It’s been 13 years since a miserable con artist named Willie (Billy Bob Thornton) joined forces with a ‘little person’ named Marcus (Tony Cox) posing as Santa and his elf, in order to rob the mall of their Christmas money.
In all this time, Willie (Thornton) has gotten all the more miserable. Even preheating an electric stove to stick his head in the oven, takes too long to die. So giving the holidays one last shot…of tequila that is…he finds a new lucrative target. Charities.

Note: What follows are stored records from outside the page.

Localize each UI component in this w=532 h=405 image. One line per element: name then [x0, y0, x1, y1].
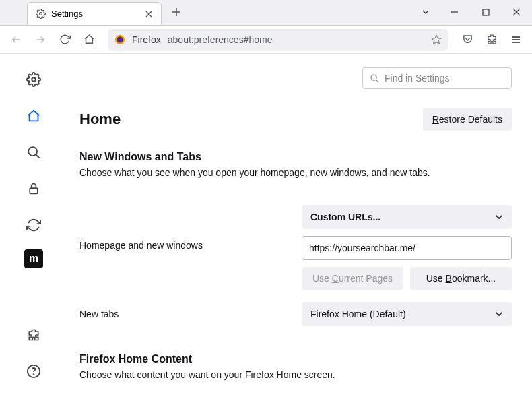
svg-point-3	[117, 36, 123, 42]
newtabs-dropdown-value: Firefox Home (Default)	[310, 309, 406, 319]
section-new-windows-title: New Windows and Tabs	[79, 151, 512, 163]
svg-point-10	[371, 75, 376, 80]
sidebar-item-privacy[interactable]	[22, 177, 46, 201]
sidebar-item-help[interactable]	[22, 359, 46, 383]
tabs-dropdown-button[interactable]	[412, 0, 439, 25]
svg-rect-7	[30, 188, 38, 193]
find-placeholder: Find in Settings	[385, 73, 450, 84]
svg-point-5	[32, 77, 36, 82]
section-home-content-desc: Choose what content you want on your Fir…	[79, 369, 512, 380]
home-button[interactable]	[78, 29, 100, 51]
svg-point-6	[28, 147, 37, 156]
section-home-content-title: Firefox Home Content	[79, 353, 512, 365]
sidebar-item-general[interactable]	[22, 67, 46, 92]
page-title: Home	[79, 111, 121, 128]
sidebar-item-sync[interactable]	[22, 213, 46, 237]
forward-button[interactable]	[30, 29, 51, 51]
bookmark-star-icon[interactable]	[431, 34, 442, 45]
svg-marker-4	[432, 35, 440, 44]
main-content: Find in Settings Home Restore Defaults N…	[67, 54, 532, 405]
sidebar-item-mozilla[interactable]: m	[24, 249, 43, 268]
section-new-windows-desc: Choose what you see when you open your h…	[79, 167, 512, 178]
sidebar: m	[0, 54, 67, 405]
extensions-button[interactable]	[481, 29, 502, 51]
window-controls	[412, 0, 532, 25]
svg-point-9	[34, 374, 34, 375]
svg-point-0	[40, 13, 42, 15]
newtabs-label: New tabs	[79, 309, 302, 319]
firefox-icon	[114, 34, 125, 45]
toolbar: Firefox about:preferences#home	[0, 26, 532, 54]
pocket-button[interactable]	[457, 29, 478, 51]
sidebar-item-search[interactable]	[22, 140, 46, 164]
url-text: about:preferences#home	[168, 34, 424, 45]
new-tab-button[interactable]	[167, 3, 186, 22]
tab-settings[interactable]: Settings	[27, 2, 162, 25]
use-bookmark-button[interactable]: Use Bookmark...	[410, 267, 512, 290]
close-window-button[interactable]	[501, 0, 532, 25]
svg-rect-1	[483, 9, 489, 15]
tab-title: Settings	[51, 9, 83, 19]
search-icon	[370, 73, 379, 83]
homepage-url-input[interactable]	[302, 236, 512, 260]
titlebar: Settings	[0, 0, 532, 26]
homepage-dropdown[interactable]: Custom URLs...	[302, 205, 512, 229]
maximize-button[interactable]	[470, 0, 501, 25]
close-icon[interactable]	[145, 10, 153, 18]
chevron-down-icon	[495, 310, 503, 318]
content: m Find in Settings Home Restore Defaults…	[0, 54, 532, 405]
restore-defaults-button[interactable]: Restore Defaults	[423, 108, 512, 131]
homepage-dropdown-value: Custom URLs...	[310, 212, 380, 222]
brand-label: Firefox	[132, 34, 161, 45]
back-button[interactable]	[5, 29, 27, 51]
url-bar[interactable]: Firefox about:preferences#home	[108, 29, 448, 51]
sidebar-item-extensions[interactable]	[22, 323, 46, 347]
find-in-settings-input[interactable]: Find in Settings	[362, 67, 512, 89]
chevron-down-icon	[495, 213, 503, 221]
tabstrip: Settings	[0, 0, 186, 25]
homepage-label: Homepage and new windows	[79, 205, 302, 251]
newtabs-dropdown[interactable]: Firefox Home (Default)	[302, 302, 512, 326]
sidebar-item-home[interactable]	[22, 104, 46, 128]
reload-button[interactable]	[54, 29, 75, 51]
menu-button[interactable]	[505, 29, 527, 51]
gear-icon	[36, 9, 46, 19]
use-current-pages-button[interactable]: Use Current Pages	[302, 267, 403, 290]
minimize-button[interactable]	[439, 0, 470, 25]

With his equally-miserable, mother (Kathy Bates) who takes the word ‘maternal’ to an entirely new low (contact the Dept. of Social Services asap) the two decide on Giving City charity (think Salvation Army knock-off). It’s run by the very sexy Christina Hendricks. But there’s one problem…Thurman ‘the Kid’ (Brett Kelly) is back, now grown, and still behaving like the spacey and evasive ‘good’ angel on Willie’s shoulder. He works at Hungry Hogan’s a local sub shop and walks around in tight fitting hand-me-downs half his size; or perhaps from wardrobe of the original Bad Santa. All he wants for Christmas is to be with his family…Billy Bob Thornton. Except delusional Thurman can’t seem to register that Billy Bob is NOT his family.
The movie is laugh-out-loud raunchy and abrasive. It works because it dares to go places we would never dream and taps into all that is sacred: The mother and child reunion… the tradition of Christmas…the Nativity scenes gone nasty.
All its vulgarity is seen through the eyes of the innocent Thurman, making it all the more funny. He’s oblivious. This plot is everything that’s the anti-Christ of Thurman’s character. Or is it? The Silent Night scene will have you watering up, remembering how important it is to have a parent at your Christmas school play, and realizing that troubled childhoods are with us, even all the way to the bank. Even if you’re robbing one.